At many hospitals and health systems, risk managers and claims managers rely on different safety data sets and generally keep their focus on distinct, different work streams.

But an effort to align the two departments at UMass Memorial Health Care in Worcester is yielding positive results, according to a study published in the Journal of Healthcare Risk Management.

“Traditionally claims managers and clinical risk managers have lived in totally separate worlds within our health care entities. Each role owns vast information and knowledge, which historically have not been shared and cross-pollinated,” says Dana Siegal R.N., Director of Patient Safety for CRICO Strategies and a co-author of the study.

The insights gleaned from claims files, which may include clinical records, depositions, expert analyses and court documents, can significantly augment the sources of information typically used by risk management staff: adverse event reports (mandatory, voluntary, near miss, etc.) and results from Root Cause Analyses and Failure Mode and Effects Analyses.

“Having been a medical malpractice defense attorney, I understand what’s happening on the claims side,” says Janell Forget, R.N., B.S.N., J.D., Senior Director of Risk Management at UMass Memorial Health Care, and a co-author of the study with Siegal and Tim Slowick, M.B.A., who is the Director of Claims Management at UMass Memorial.

Since assuming her leadership role in 2015, Forget has made it a priority to collaborate with her colleagues in claims management to reduce risk and improve patient safety. Forget says the hospital also has increased the number of risk managers and embedded them in departments where ongoing, daily involvement means they can develop relationships, become part of the team and avoid being perceived by other managers and clinicians as people who show up only when something bad happens.

National database provides additional perspective

UMass Memorial Health Care has its own captive malpractice insurer and manages its own claims but contracts with CRICO’s Comparative Benchmarking System (CBS), a large database of malpractice claims from across the country, for additional data and learning opportunities. CRICO Strategies is a division of the medical professional liability company that insures health care organizations and clinicians affiliated with the Harvard medical community, including Massachusetts General Hospital, Brigham and Women’s Hospital, Beth Israel Lahey Health and others.

Forget and Slowick combine claims data — from their own cases at the hospital and from the national CBS — as well as adverse event reporting and other information to monitor trends, learn about vulnerabilities, and direct improvement initiatives. They look for connections and clues in the data that indicate patterns and outliers.

In one example they provide, the hospital received a cluster of four claims for cases of testicular torsion in a short period of time.

Root cause analyses determined that lack of on-site ultrasound staffing contributed to a delayed diagnosis of torsion in each of these cases. Forget and Slowick also looked at past claims and several near-miss cases to confirm that the delays stemmed from a problem with timely access to imaging in the emergency department.

Using data in CRICO’s CBS, they were also able to see that UMass Memorial’s performance on testicular torsion cases did not meet a national benchmark. Armed with all of these data points, and the backing of UMass Memorial’s Chief Medical Officer, they were able to advocate successfully for full-time ultrasound staffing in the emergency department.
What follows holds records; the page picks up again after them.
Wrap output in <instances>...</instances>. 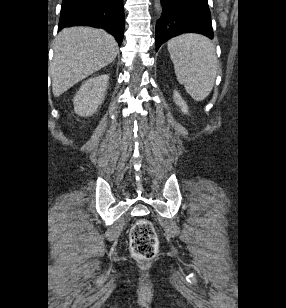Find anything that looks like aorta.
<instances>
[{"instance_id":"762f6f07","label":"aorta","mask_w":286,"mask_h":308,"mask_svg":"<svg viewBox=\"0 0 286 308\" xmlns=\"http://www.w3.org/2000/svg\"><path fill=\"white\" fill-rule=\"evenodd\" d=\"M154 7L158 14H161L162 12V5L160 0H154Z\"/></svg>"}]
</instances>
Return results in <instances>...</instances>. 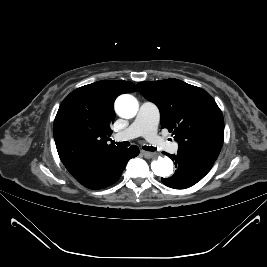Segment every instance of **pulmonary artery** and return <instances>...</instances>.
I'll return each mask as SVG.
<instances>
[{
  "label": "pulmonary artery",
  "mask_w": 267,
  "mask_h": 267,
  "mask_svg": "<svg viewBox=\"0 0 267 267\" xmlns=\"http://www.w3.org/2000/svg\"><path fill=\"white\" fill-rule=\"evenodd\" d=\"M159 120L160 112L158 107L154 103L144 102L141 104L138 114L131 125L127 129L116 133L114 138L118 141H124L143 136L158 149L175 153L178 150V144L167 142L157 134Z\"/></svg>",
  "instance_id": "e3ab8cb5"
}]
</instances>
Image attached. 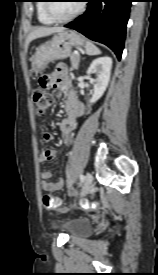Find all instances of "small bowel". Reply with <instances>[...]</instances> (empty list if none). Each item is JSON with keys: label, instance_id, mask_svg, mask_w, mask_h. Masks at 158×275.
<instances>
[{"label": "small bowel", "instance_id": "small-bowel-1", "mask_svg": "<svg viewBox=\"0 0 158 275\" xmlns=\"http://www.w3.org/2000/svg\"><path fill=\"white\" fill-rule=\"evenodd\" d=\"M43 78H46L49 81L48 88L54 89L58 92L67 90V100L65 103L67 117L62 120L60 124V130L63 144L65 146H70L77 127V119L84 114V106L71 87L68 67L66 64H58L52 74L44 76ZM41 131L45 142H48L52 139L51 126L49 124H43ZM55 157L56 150L46 148L41 152L40 161H51ZM51 175L52 173L50 170H44L41 172L40 185L41 188L46 192L60 190L64 185V180L62 178H59L56 181H51Z\"/></svg>", "mask_w": 158, "mask_h": 275}]
</instances>
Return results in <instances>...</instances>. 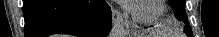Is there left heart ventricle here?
<instances>
[{"label": "left heart ventricle", "instance_id": "b2bd125f", "mask_svg": "<svg viewBox=\"0 0 219 37\" xmlns=\"http://www.w3.org/2000/svg\"><path fill=\"white\" fill-rule=\"evenodd\" d=\"M134 10L141 15H150L156 11V2L154 0L137 1Z\"/></svg>", "mask_w": 219, "mask_h": 37}]
</instances>
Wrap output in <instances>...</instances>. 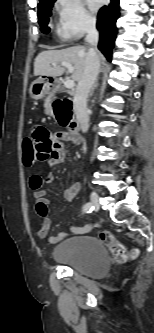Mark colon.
I'll list each match as a JSON object with an SVG mask.
<instances>
[{"instance_id":"5ec220e1","label":"colon","mask_w":154,"mask_h":333,"mask_svg":"<svg viewBox=\"0 0 154 333\" xmlns=\"http://www.w3.org/2000/svg\"><path fill=\"white\" fill-rule=\"evenodd\" d=\"M53 107L60 124L69 128L71 121L70 101L67 99H58L54 102ZM22 161L26 166H31L36 161L34 141L31 137H25L23 139ZM99 239L110 250L113 258L118 262H126L137 254L136 251L129 252L110 231H101L99 233Z\"/></svg>"}]
</instances>
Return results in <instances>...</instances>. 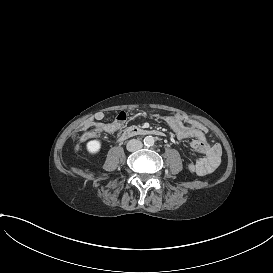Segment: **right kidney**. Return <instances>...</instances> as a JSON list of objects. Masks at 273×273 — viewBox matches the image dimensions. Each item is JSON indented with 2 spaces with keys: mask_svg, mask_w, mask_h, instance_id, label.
Segmentation results:
<instances>
[{
  "mask_svg": "<svg viewBox=\"0 0 273 273\" xmlns=\"http://www.w3.org/2000/svg\"><path fill=\"white\" fill-rule=\"evenodd\" d=\"M103 146V140L101 138L91 139L86 142L85 149L88 155L96 156L100 154Z\"/></svg>",
  "mask_w": 273,
  "mask_h": 273,
  "instance_id": "obj_1",
  "label": "right kidney"
}]
</instances>
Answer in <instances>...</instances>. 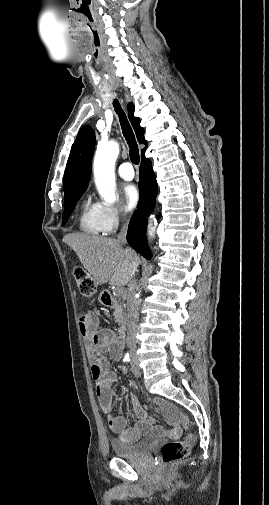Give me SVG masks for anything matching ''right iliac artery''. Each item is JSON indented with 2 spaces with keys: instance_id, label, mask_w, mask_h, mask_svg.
Returning <instances> with one entry per match:
<instances>
[{
  "instance_id": "obj_1",
  "label": "right iliac artery",
  "mask_w": 269,
  "mask_h": 505,
  "mask_svg": "<svg viewBox=\"0 0 269 505\" xmlns=\"http://www.w3.org/2000/svg\"><path fill=\"white\" fill-rule=\"evenodd\" d=\"M123 361L126 362V363L130 361V355H129V353H126L124 355Z\"/></svg>"
}]
</instances>
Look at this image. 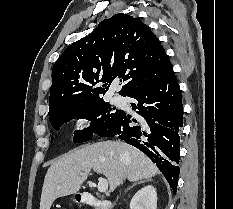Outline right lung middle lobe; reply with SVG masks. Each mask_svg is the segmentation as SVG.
Here are the masks:
<instances>
[{
  "label": "right lung middle lobe",
  "mask_w": 233,
  "mask_h": 209,
  "mask_svg": "<svg viewBox=\"0 0 233 209\" xmlns=\"http://www.w3.org/2000/svg\"><path fill=\"white\" fill-rule=\"evenodd\" d=\"M113 110L114 108H112L108 102L99 99L92 102L59 107L48 115L56 131L59 130L64 123H67L73 118H82L91 121L90 127L75 132L76 134L73 141L75 143H81L89 141L92 138V133L97 135L103 133L119 118L122 111ZM51 142H53V137L51 138Z\"/></svg>",
  "instance_id": "1"
}]
</instances>
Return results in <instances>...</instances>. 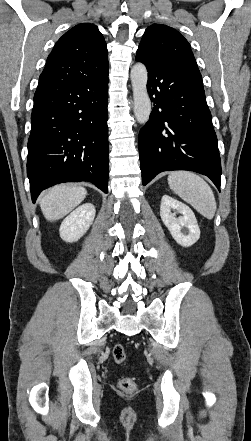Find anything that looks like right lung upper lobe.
I'll return each mask as SVG.
<instances>
[{
	"instance_id": "1",
	"label": "right lung upper lobe",
	"mask_w": 251,
	"mask_h": 441,
	"mask_svg": "<svg viewBox=\"0 0 251 441\" xmlns=\"http://www.w3.org/2000/svg\"><path fill=\"white\" fill-rule=\"evenodd\" d=\"M103 35L90 23H81L66 32L47 58L39 81L79 79L108 69Z\"/></svg>"
}]
</instances>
UMass Memorial has not had a claim for a testicular torsion since.

Having access to good information and staff members who are skilled and comfortable in data analysis is important, but Forget and Slowick share a few other learnings from their work:

  • A supportive organizational culture and the trust of their colleagues underlies the ability to use data effectively.
  • By visibly working together, they model collaboration for others in their departments.
  • Pre-hire screening for staff who will be good members of the larger claims-risk team is also important.
  • When risk and claims managers collaborate, they can develop more compelling stories and business cases than when working separately.

Forget adds, “At our captive insurance company, where the CEO of the health system is a board member, we’re able to present data and concerns at a variety of meetings and informally, which makes it easier to mobilize support for our issues.”

The National Academy of Medicine (NAM), in a 2015 report on diagnostic safety, recommended that health care organizations work with insurers to improve patient safety. NAM mentions in particular large, national databases and analysis can add broad context that individual provider organizations cannot supply on their own.

CRICO’s Siegal points out that the process of coding — segmenting and labelling the claims data (including both legal and clinical information) so it can be searched, analyzed and used — is much faster than it used to be, in large part because so many records are now electronic. CRICO begins coding claims on receipt and completes the process as the case progresses. Siegal says, “Cases are eligible for analysis long before they close. People often think, ‘Oh, medical malpractice takes forever,’ but not really. The bulk of the learning from each case is right there for you, right up front.”

Siegal admires the culture of collaboration Forget and Slowick have developed at UMass Memorial and says she hopes this will be a growing trend.